Here, the service is SSH, source is LAN Subnets, and destination is Any as we would like to block all SSH traffic going from the LAN to the WAN.

NOTE: Ensure that the Deny rule that is created in this case, is prioritized higher than the Any-> Any Allow rule. By default, all traffic from LAN to WAN is allowed and this would defeat the purpose of the Deny Rule if given a higher priority.
The above example is for blocking a default port on the SonicWall. In case of a custom port, select the Create New Service option as shown.
Depending on the type of Protocol ( TCP,UDP) create the new service.

Resolution for SonicOS 6.2 and Below

The below resolution is for customers using SonicOS 6.2 and earlier firmware. For firewalls that are generation 6 and newer we suggest to upgrade to the latest general release of SonicOS 6.5 firmware.

Navigate to Firewall | Access Rules and select Add.

Here, the Service is SSH, source is LAN Subnets, and destination is Any as we would like to block all SSH traffic going from the LAN to the WAN.

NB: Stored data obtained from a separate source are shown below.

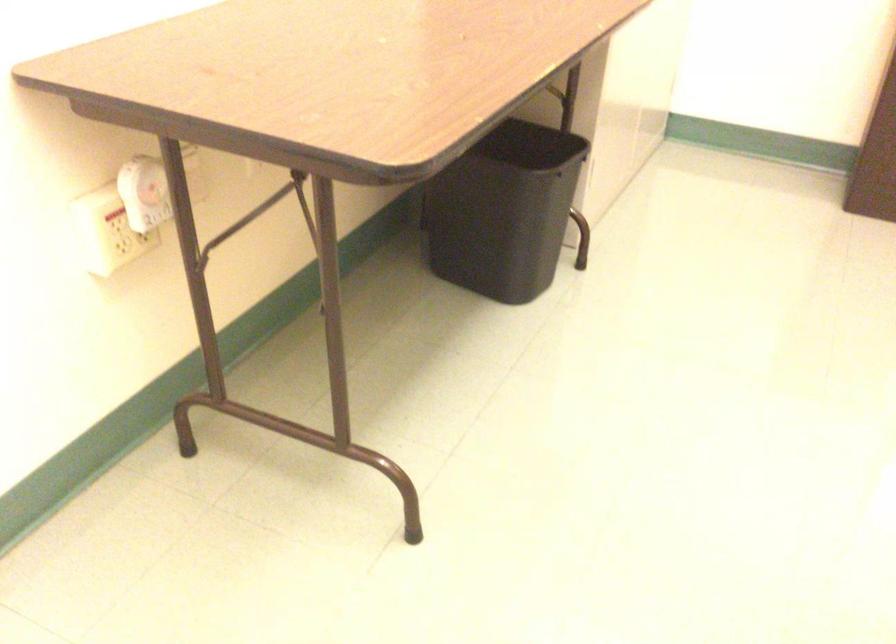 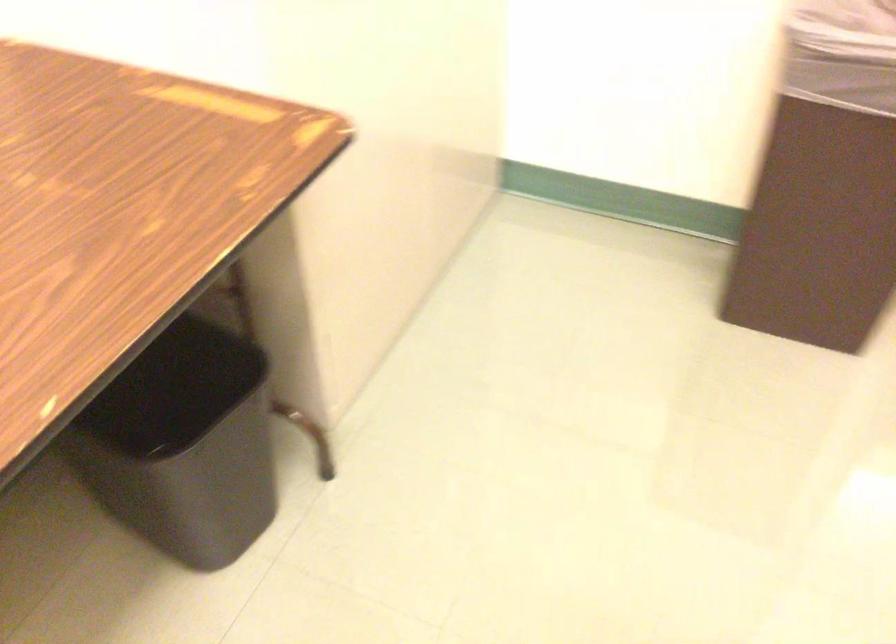 The images are taken continuously from a first-person perspective. In which direction are you moving?

The cameraman walked toward right, forward. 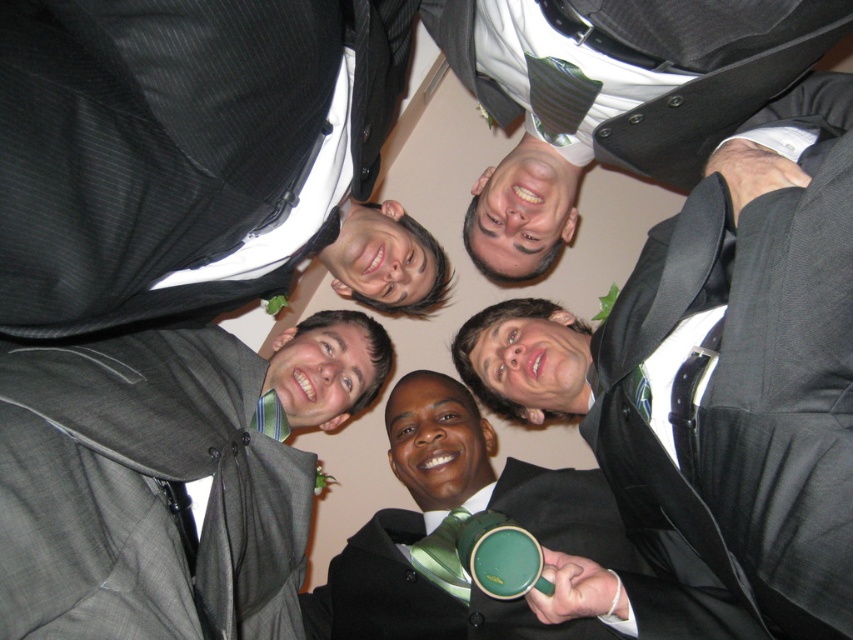 You are standing in front of the group of six people in formal attire. You notice two points marked in the image, one at coordinates point (741, 356) and the other at point (135, 256). Which point is nearer to you?

Point (741, 356) is closer to the viewer than point (135, 256).

Looking at this image, you are a photographer adjusting the camera settings to ensure both the matte black suit at upper left and the green striped tie at center are in focus. Given the depth of field, what is the minimum distance the camera should be from the subjects to achieve this?

The minimum distance should be at least half the distance between the two objects. Since they are 26.39 inches apart, the camera should be placed no closer than 13.195 inches to ensure both are in focus. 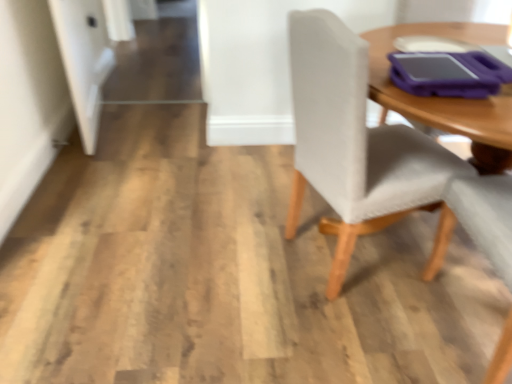 I want to click on vacant region to the left of light gray fabric chair at right, so click(x=240, y=280). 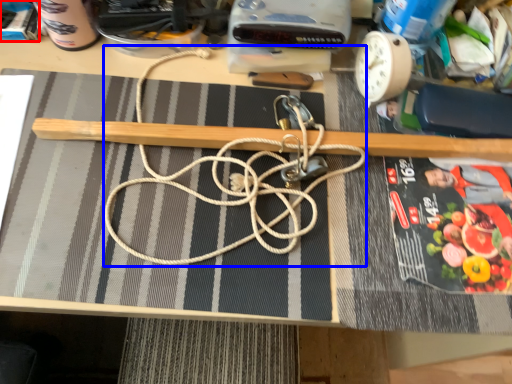 Question: Which object appears farthest to the camera in this image, paperback book (highlighted by a red box) or string (highlighted by a blue box)?

Choices:
 (A) paperback book
 (B) string

Answer: (A) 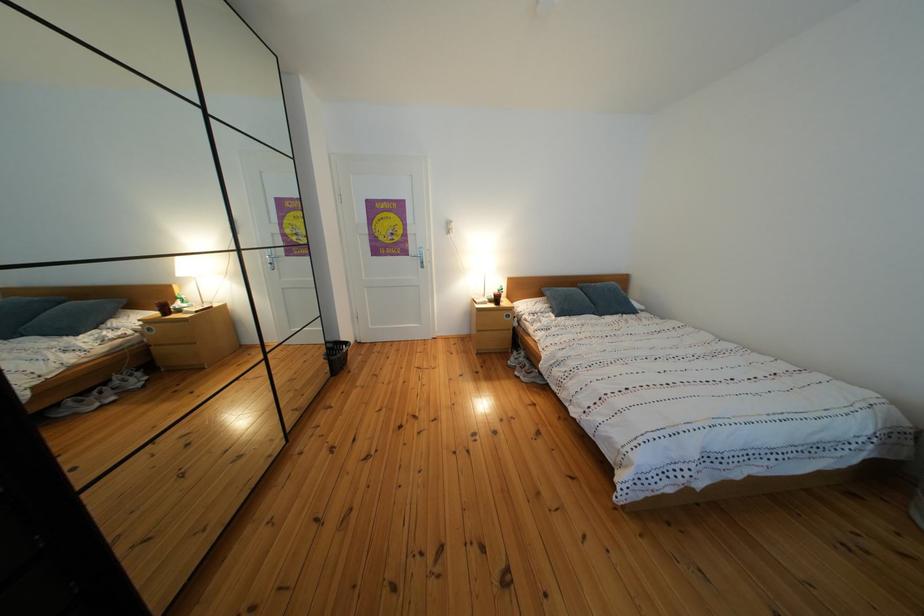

NOTE:Ensure that the Deny rule that is created in this case, is prioritized higher than the Any-> Any Allow rule. By default, all traffic from LAN to WAN is allowed and this would defeat the purpose of the Deny Rule if given a higher priority.
The above example is for blocking a default port on the SonicWall. In case of a custom port, select the Create New Service option as shown.
Depending on the type of Protocol ( TCP,UDP) create the new service.